Altri invece potrebbero sostenere che, giacchè la modifica è da Lei svolta, anche le relative spese di "aggiornamento" impianti del vicino dovranno essere a suo carico.

Tuttavia non condivido tale posizione, poichè:

- si rivelerebbere onere ulteriore rispetto alla servitù originaria (la sola legittima)

- non è Lei proprietario degli impianti, nè Lei arreca loro danno alcuno

- Ella si lmita ad esercitare un suo diritto, è la normativa che impone l'adeguamento in caso di modifiche

 

Non sono un tecnico impiantista.... provi a chiedere nella sezione specifica; ma se esistesse addirittura una normativa che imponesse (data la specificità della realizzazione) che impianti come quelli da lei descritti debbano essere comunque "aggiornati" perchè pericolosi, Lei avrà tutti i diritti del caso e a spese della controparte, non avendo rilievo alcuno le considerazioni su esposte.

La stessa cosa è accaduta anche a me. Quello di sopra ha iniziato una ristrutturazione che prevedeva il riscaldamento a pavimento ma, dopo avere smantellato la soletta, si è ritrovato i tubi dei lampadari del mio appartamento. Penso che anche sotto il mio pavimento corrano i fili elettrici di quello che abita sotto di me. Si tratta di una servitù costituita dal capofamiglia (il costruttore). Il vicino ha dovuto modificare il suo progetto. Saluti.

Non sono specificatamente preparato sui cavilli degli impianti elettrici ma posso dirti questo:

 

1) i cavi mi sembra passino al' interno di tubi metallici ( e non corrugato in lastica). Difficile pensare che possa susstistere un pericolo effettivo di incendio.

 

2)Anche se tu metti un riscaldamento a pavimento non è pensabile che sia posto direttamente sopra i tubi.
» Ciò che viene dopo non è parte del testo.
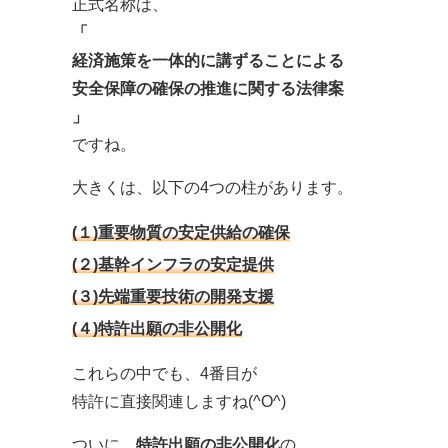
正式名称は、
「
経済施策を一体的に講ずることによる
安全保障の確保の推進に関する法律案
」
ですね。
大きくは、以下の4つの柱があります。
(１)重要物質の安定供給の確保
(２)基幹インフラの安定提供
(３)先端重要技術の開発支援
(４)特許出願の非公開化
これらの中でも、4番目が
特許に直接関連しますね(^O^)
ついに、
特許出願の非公開化
の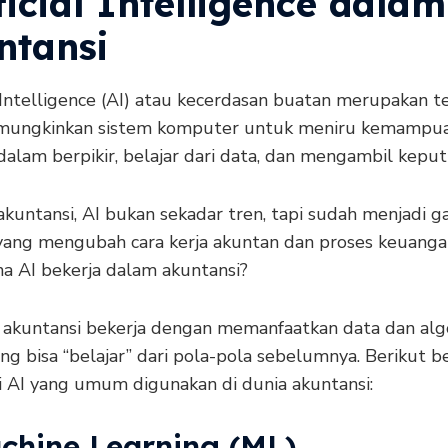
ficial Intelligence dalam
ntansi
l Intelligence (AI) atau kecerdasan buatan merupakan t
mungkinkan sistem komputer untuk meniru kemampu
alam berpikir, belajar dari data, dan mengambil keput
akuntansi, AI bukan sekadar tren, tapi sudah menjadi 
yang mengubah cara kerja akuntan dan proses keuanga
a AI bekerja dalam akuntansi?
 akuntansi bekerja dengan memanfaatkan data dan alg
ng bisa “belajar” dari pola-pola sebelumnya. Berikut 
i AI yang umum digunakan di dunia akuntansi:
achine Learning (ML)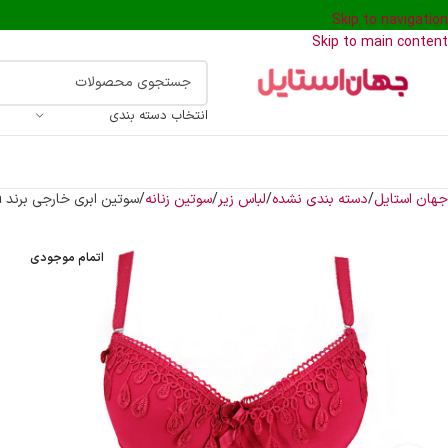
Skip to navigation
Skip to main content
انتخاب دسته بندی
جهان استایل
دسته بندی نشده
لباس زیر
سوتین زنانه
سوتین ابری خارجی برند Miss luna رنگ قرمز
اتمام موجودی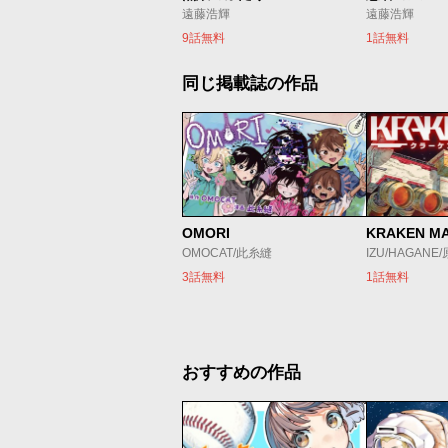
遠藤浩輝
遠藤浩輝
9話無料
1話無料
同じ掲載誌の作品
OMORI
KRAKEN M
OMOCAT/此糸縫
IZU/HAGANE
3話無料
1話無料
おすすめの作品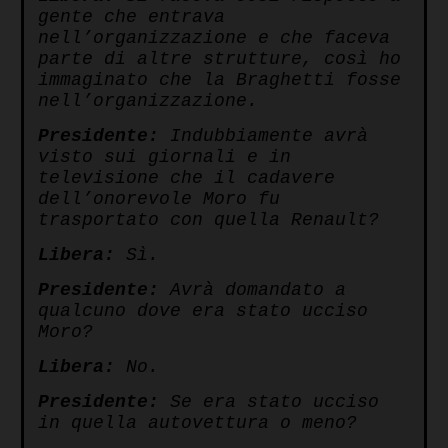
gente che entrava
nell’organizzazione e che faceva
parte di altre strutture, così ho
immaginato che la Braghetti fosse
nell’organizzazione.
Presidente:
Indubbiamente avrà
visto sui giornali e in
televisione che il cadavere
dell’onorevole Moro fu
trasportato con quella Renault?
Libera:
Sì.
Presidente:
Avrà domandato a
qualcuno dove era stato ucciso
Moro?
Libera:
No.
Presidente:
Se era stato ucciso
in quella autovettura o meno?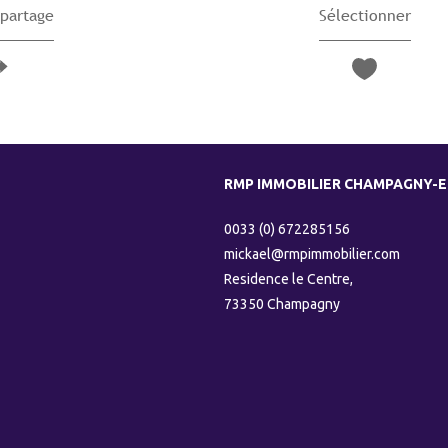
 partage
Sélectionner
RMP IMMOBILIER CHAMPAGNY-
0033 (0) 672285156
mickael@rmpimmobilier.com
Residence le Centre,
73350
champagny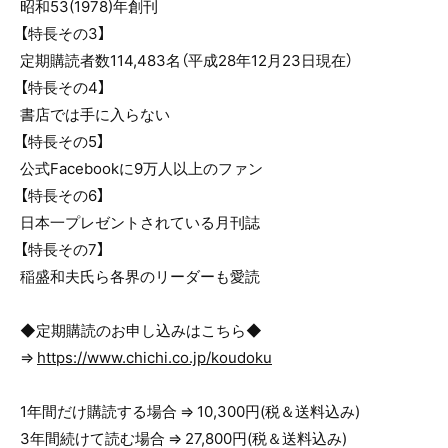
昭和53(1978)年創刊
【特長その3】
定期購読者数114,483名（平成28年12月23日現在）
【特長その4】
書店では手に入らない
【特長その5】
公式Facebookに9万人以上のファン
【特長その6】
日本一プレゼントされている月刊誌
【特長その7】
稲盛和夫氏ら各界のリーダーも愛読
◆定期購読のお申し込みはこちら◆
⇒
https://www.chichi.co.jp/koudoku
1年間だけ購読する場合 ⇒ 10,300円(税＆送料込み)
3年間続けて読む場合 ⇒ 27,800円(税＆送料込み)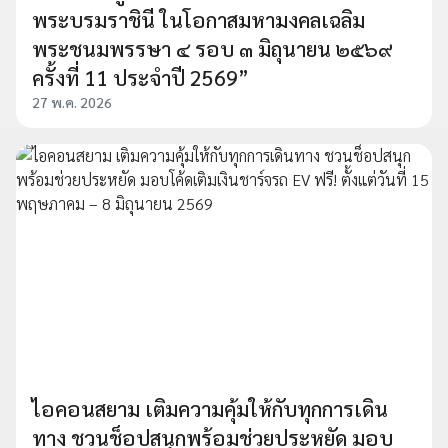
พระบรมราชินี ในโอกาสมหามงคลเฉลิม
พระชนมพรรษา ๔ รอบ ๓ มิถุนายน ๒๕๖๙
ครั้งที่ 11 ประจำปี 2569”
27 พ.ค. 2026
ไอคอนสยาม เติมความคุ้มให้กับทุกการเดิน
ทาง ชวนช็อปสนุกพร้อมช่วยประหยัด มอบ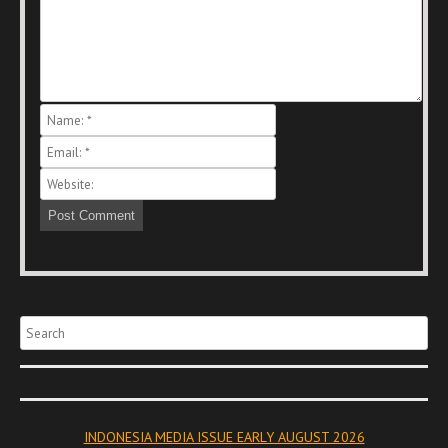
Search
INDONESIA MEDIA ISSUE EARLY AUGUST 2026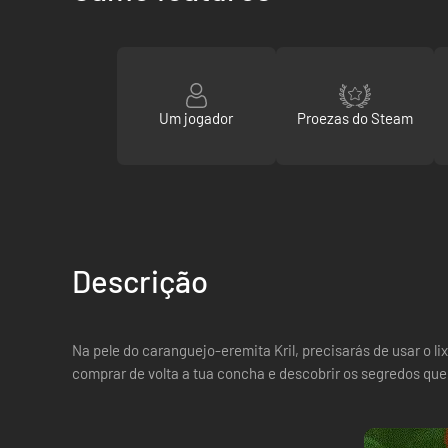
Um jogador
Proezas do Steam
Descrição
Na pele do caranguejo-eremita Kril, precisarás de usar o 
comprar de volta a tua concha e descobrir os segredos que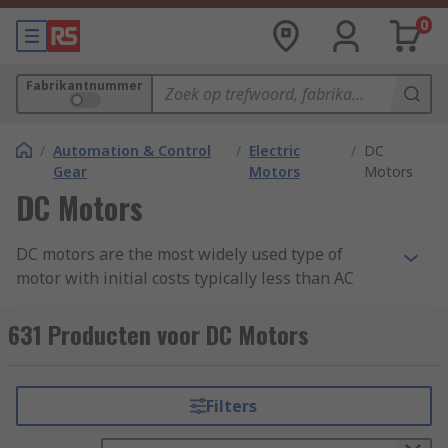
0
Fabrikantnummer
/
Automation & Control
/
Electric
/
DC
Gear
Motors
Motors
DC Motors
DC motors are the most widely used type of
motor with initial costs typically less than AC
systems for low-power units. DC motors can be
used for a wide range of applications from small
631 Producten voor DC Motors
tools and appliances, through to electric vehicles,
lifts and hoists. For more about DC motors.
Filters
DC Motors speed can be controlled by varying the
supply voltage and are available in a wide range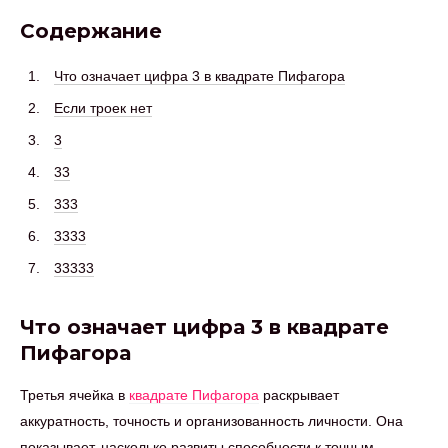
Содержание
Что означает цифра 3 в квадрате Пифагора
Если троек нет
3
33
333
3333
33333
Что означает цифра 3 в квадрате
Пифагора
Третья ячейка в
квадрате Пифагора
раскрывает
аккуратность, точность и организованность личности. Она
показывает, насколько развиты способности к точным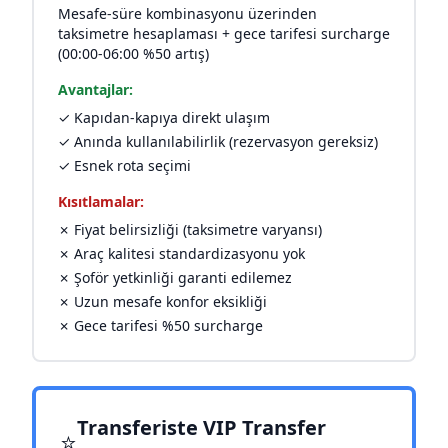
Mesafe-süre kombinasyonu üzerinden
taksimetre hesaplaması + gece tarifesi surcharge
(00:00-06:00 %50 artış)
Avantajlar:
✓ Kapıdan-kapıya direkt ulaşım
✓ Anında kullanılabilirlik (rezervasyon gereksiz)
✓ Esnek rota seçimi
Kısıtlamalar:
✗ Fiyat belirsizliği (taksimetre varyansı)
✗ Araç kalitesi standardizasyonu yok
✗ Şoför yetkinliği garanti edilemez
✗ Uzun mesafe konfor eksikliği
✗ Gece tarifesi %50 surcharge
Transferiste VIP Transfer
⭐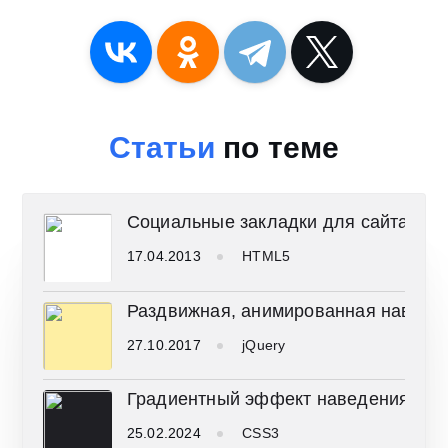
Статьи
по теме
Социальные закладки для сайта на
17.04.2013
HTML5
Раздвижная, анимированная навига
27.10.2017
jQuery
Градиентный эффект наведения
25.02.2024
CSS3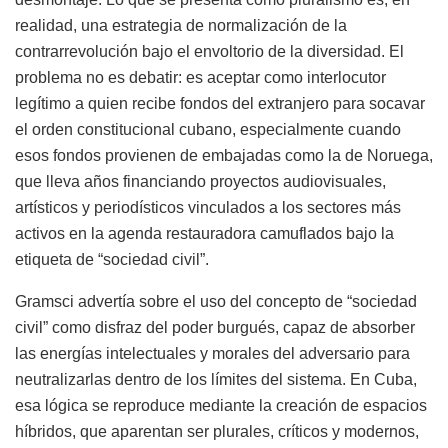
realidad, una estrategia de normalización de la
contrarrevolución bajo el envoltorio de la diversidad. El
problema no es debatir: es aceptar como interlocutor
legítimo a quien recibe fondos del extranjero para socavar
el orden constitucional cubano, especialmente cuando
esos fondos provienen de embajadas como la de Noruega,
que lleva años financiando proyectos audiovisuales,
artísticos y periodísticos vinculados a los sectores más
activos en la agenda restauradora camuflados bajo la
etiqueta de “sociedad civil”.
Gramsci advertía sobre el uso del concepto de “sociedad
civil” como disfraz del poder burgués, capaz de absorber
las energías intelectuales y morales del adversario para
neutralizarlas dentro de los límites del sistema. En Cuba,
esa lógica se reproduce mediante la creación de espacios
híbridos, que aparentan ser plurales, críticos y modernos,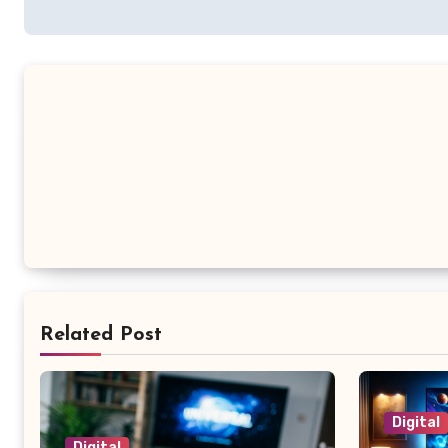
Related Post
Digital
Digital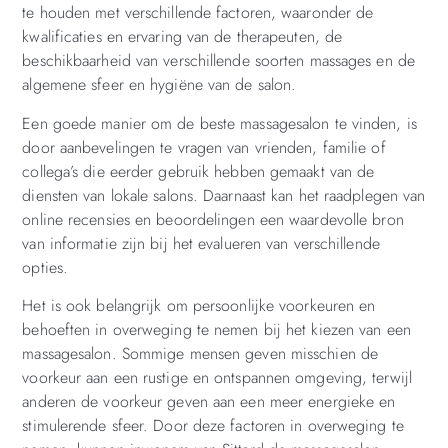
te houden met verschillende factoren, waaronder de
kwalificaties en ervaring van de therapeuten, de
beschikbaarheid van verschillende soorten massages en de
algemene sfeer en hygiëne van de salon.
Een goede manier om de beste massagesalon te vinden, is
door aanbevelingen te vragen van vrienden, familie of
collega’s die eerder gebruik hebben gemaakt van de
diensten van lokale salons. Daarnaast kan het raadplegen van
online recensies en beoordelingen een waardevolle bron
van informatie zijn bij het evalueren van verschillende
opties.
Het is ook belangrijk om persoonlijke voorkeuren en
behoeften in overweging te nemen bij het kiezen van een
massagesalon. Sommige mensen geven misschien de
voorkeur aan een rustige en ontspannen omgeving, terwijl
anderen de voorkeur geven aan een meer energieke en
stimulerende sfeer. Door deze factoren in overweging te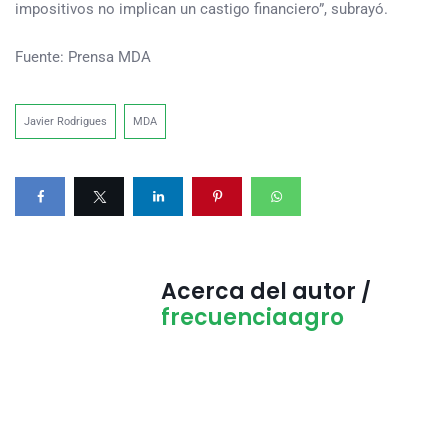
impositivos no implican un castigo financiero”, subrayó.
Fuente: Prensa MDA
Javier Rodrigues
MDA
Acerca del autor /
frecuenciaagro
Si dovrà rifare una minimo di "massetto" per livellare, sopra si mettera del materiale isolante su cui sarà posta la serpentina del riscaldamento, ulteriore livellatura con massetto e per finire Parquet (và incollato).

 

In teoria chi volesse sostituire i fili dovrebbe riuscire a farlo successivamente...valuti il proprietario se approfittare della "messa in vista" delle tubature.

Un impianto elettrico anche vetusto con un interuttore differenziale magnetotermico non dovrebbe mai creare incendi.

In ogni caso compete al proprietario dell' impianto e non di certo a te che "sostieni" una servitù.

In teoria chi volesse sostituire i fili dovrebbe riuscire a farlo successivamente...valuti il proprietario se approfittare della "messa in vista" delle tubature....

Ottima osservazione; inviterei formalmente il vicino ad effettuare un controllo sullo stato del proprio impianto; invito che, se non accolto, avrà il suo "peso" in caso di guasto dell'impianto; in tal evenienza per il vicino sarà impossibile dimostrare il caso fortutito (dare conto del fatto che il danno si è verificato per un evento non prevedibile e non superabile con la diligenza normalmente adeguata in relazione alla natura del cosa ai sensi dell'art.2051 C.C.)